Ces militaires français devenus djihadistes
Une trentaine de militaires, parfois membres d’unités d’élite de l’armée française, ont décidé depuis 2012 de rejoindre les rangs d’organisations djihadistes, leur offrant sur un plateau expériences et techniques de guerre.
Le Centre d’analyse du terrorisme (CAT) documente les parcours de vingt-trois de ces militaires, aux parcours variés, qui ont décidé pour leur majorité de rejoindre la zone irako-syrienne mais aussi l’Afghanistan, après pour certains être passés par des unités réputées – Légion étrangère, fusiliers-marins, parachutistes. Selon ce rapport, qui doit être publié en fin de semaine et dont l’Agence France Presse a obtenu une copie après que Le Figaro en eut révélé la teneur hier, l’armée constitue pour ces groupes djihadistes une « cible de recrutement stratégique » évidente. Mais « la radicalisation islamiste demeure marginale au sein des armées », précise-t-il, relevant que les autorités surveillaient de près les militaires radicalisés ou susceptibles de radicalisation.

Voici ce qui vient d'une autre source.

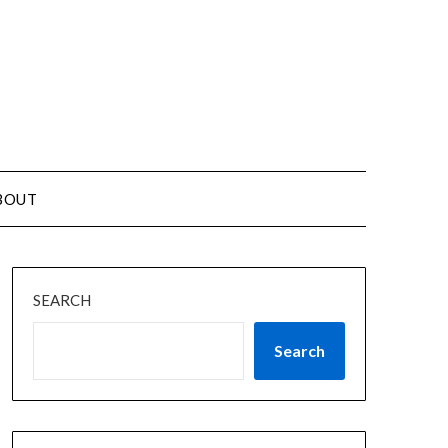
BOUT
SEARCH
Search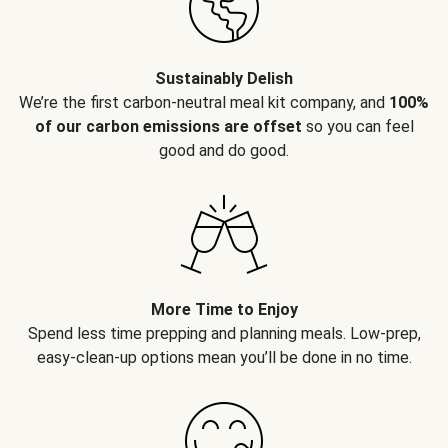
Sustainably Delish
We’re the first carbon-neutral meal kit company, and
100%
of our carbon emissions are offset
so you can feel
good and do good.
More Time to Enjoy
Spend less time prepping and planning meals. Low-prep,
easy-clean-up options mean you’ll be done in no time.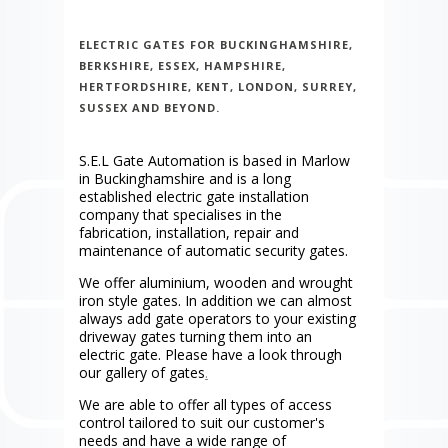
ELECTRIC GATES FOR BUCKINGHAMSHIRE,
BERKSHIRE, ESSEX, HAMPSHIRE,
HERTFORDSHIRE, KENT, LONDON, SURREY,
SUSSEX AND BEYOND.
S.E.L Gate Automation is based in Marlow
in Buckinghamshire and is a long
established electric gate installation
company that specialises in the
fabrication, installation, repair and
maintenance of automatic security gates.
We offer aluminium, wooden and wrought
iron style gates. In addition we can almost
always add gate operators to your existing
driveway gates turning them into an
electric gate. Please have a look through
our gallery of gates
.
We are able to offer all types of access
control tailored to suit our customer's
needs and have a wide range of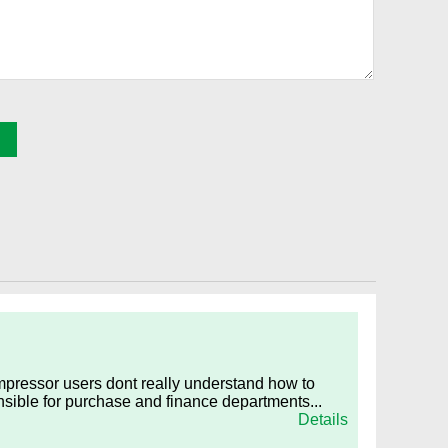
ompressor users dont really understand how to
nsible for purchase and finance departments...
Details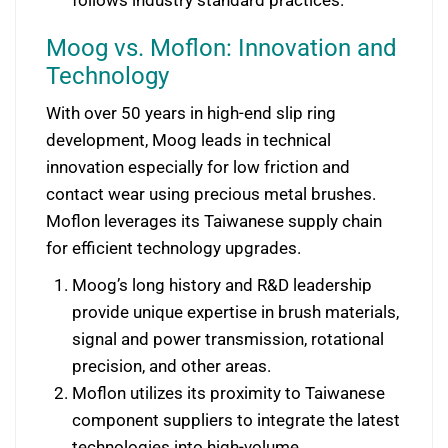
Moog vs. Moflon: Innovation and
Technology
With over 50 years in high-end slip ring
development, Moog leads in technical
innovation especially for low friction and
contact wear using precious metal brushes.
Moflon leverages its Taiwanese supply chain
for efficient technology upgrades.
Moog’s long history and R&D leadership
provide unique expertise in brush materials,
signal and power transmission, rotational
precision, and other areas.
Moflon utilizes its proximity to Taiwanese
component suppliers to integrate the latest
technologies into high-volume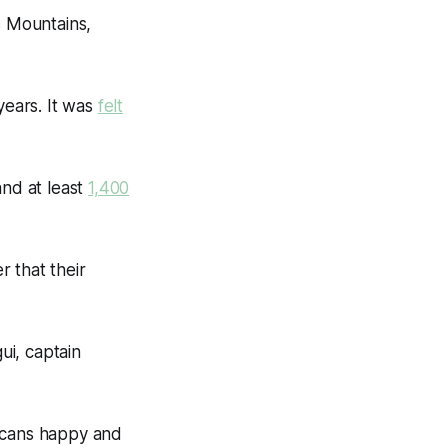
s Mountains,
years. It was
felt
and at least
1,400
 that their
ui, captain
occans happy and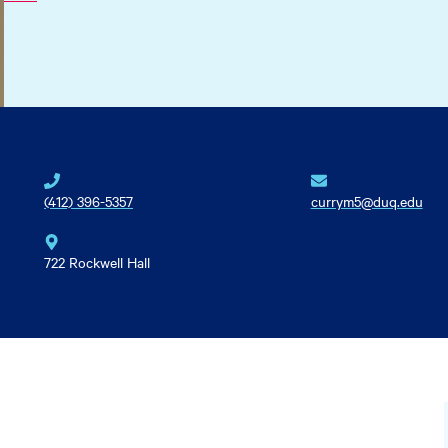
(412) 396-5357
currym5@duq.edu
722 Rockwell Hall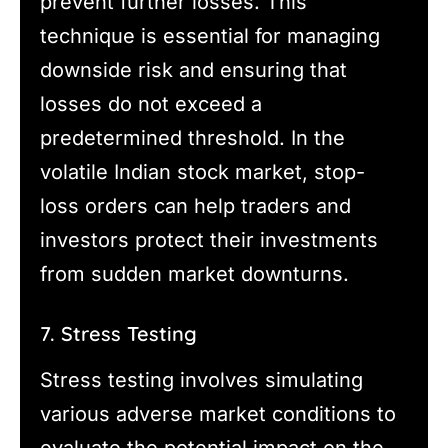
prevent further losses. This
technique is essential for managing
downside risk and ensuring that
losses do not exceed a
predetermined threshold. In the
volatile Indian stock market, stop-
loss orders can help traders and
investors protect their investments
from sudden market downturns.
7. Stress Testing
Stress testing involves simulating
various adverse market conditions to
evaluate the potential impact on the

Et que la loi française s’était renforcée pour permettre les enquêtes administratives sur des personnels déjà en poste.
Islam et « Grande Muette »
Si certains soldats avaient préparé leurs projets dès avant de prendre l’uniforme, comme Boris V., originaire de Charente, dans l’ouest de la France, alias « Abu Walid al-Faransi », son nom de guerre, d’autres, à l’instar de Mehdi H., se sont intéressés de près à l’islam dans les rangs de l’armée, notamment en Afrique
subsaharienne. Ce dernier « s’interroge sur la compatibilité religieuse et morale d’une mission en Afghanistan », explique le CAT. Lorsqu’il y est appelé en 2008, il s’y oppose pour ne pas être amené à tuer des « frères » de religion. Il est alors surnommé « le terroriste » par ses collègues. Il sera licencié et finit par se rendre en Afghanistan. Arrêté au Pakistan, il sera remis à la France et condamné à cinq ans de prison. Mais certains se sont tournés vers l’islam pour compenser la frustration d’une carrière qui les décevait, ou ont montré de véritables faiblesses psychologiques. Quant à ceux qui n’ont pu partir, ils ont tenté d’agir depuis le sol français. Ainsi Alain Feuillerat, ancien militaire de 34 ans, n’a pu rejoindre la zone irako-syrienne mais a envisagé en retour un attentat contre une structure militaire, la BA 105 à Évreux (ouest), avant d’être interpellé. Étroitement surveillé, il portait une tenue de combat avec les insignes du groupe État islamique lors de son arrestation. Contacté par l’AFP, le ministère des Armées n’a fait aucun commentaire sur ces révélations.